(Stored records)
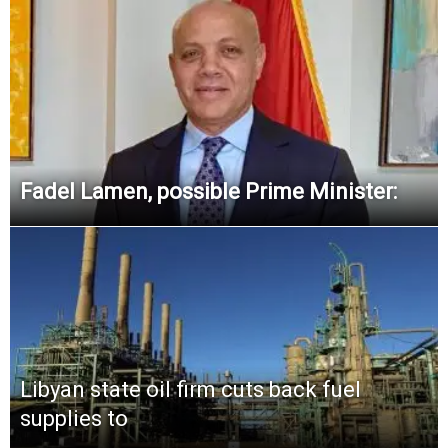
Fadel Lamen, possible Prime Minister:
Libyan state oil firm cuts back fuel
supplies to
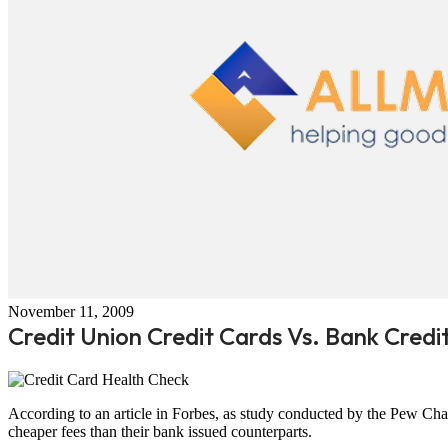
November 11, 2009
Credit Union Credit Cards Vs. Bank Credi
According to an article in Forbes, as study conducted by the Pew Chari
cheaper fees than their bank issued counterparts.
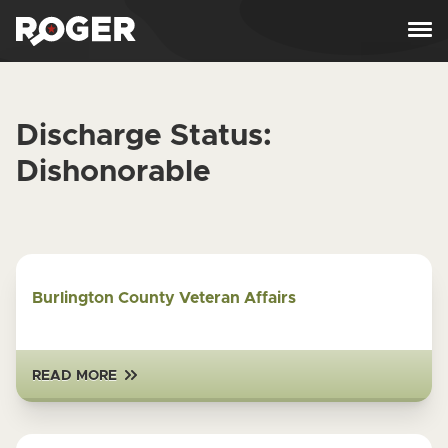
Skip to content
Discharge Status:
Dishonorable
Burlington County Veteran Affairs
READ MORE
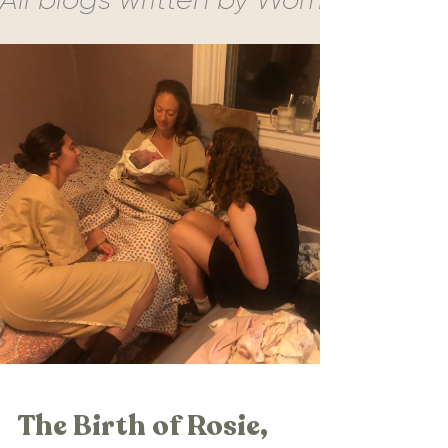
The Birth of Rosie,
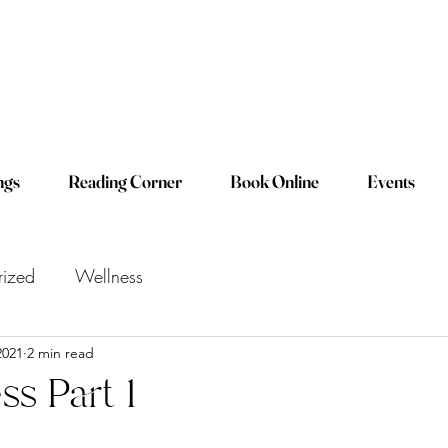
ngs
Reading Corner
Book Online
Events
rized
Wellness
2021
2 min read
ss Part 1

§ **ASSIGNMENT**:
Reproduce the lines of the data that run from the one containing "supplies to" to the final line, both included, exactly as they appear and without the pictures.

§ **TASK SOLUTION**:
supplies to
November 11, 2009
Credit Union Credit Cards Vs. Bank Credi
According to an article in Forbes, as study conducted by the Pew Chari
cheaper fees than their bank issued counterparts.
Skip to content
Discharge Status:
Dishonorable
Burlington County Veteran Affairs
READ MORE
The Birth of Rosie,
ngs
Reading Corner
Book Online
Events
rized
Wellness
2021
2 min read
ss Part 1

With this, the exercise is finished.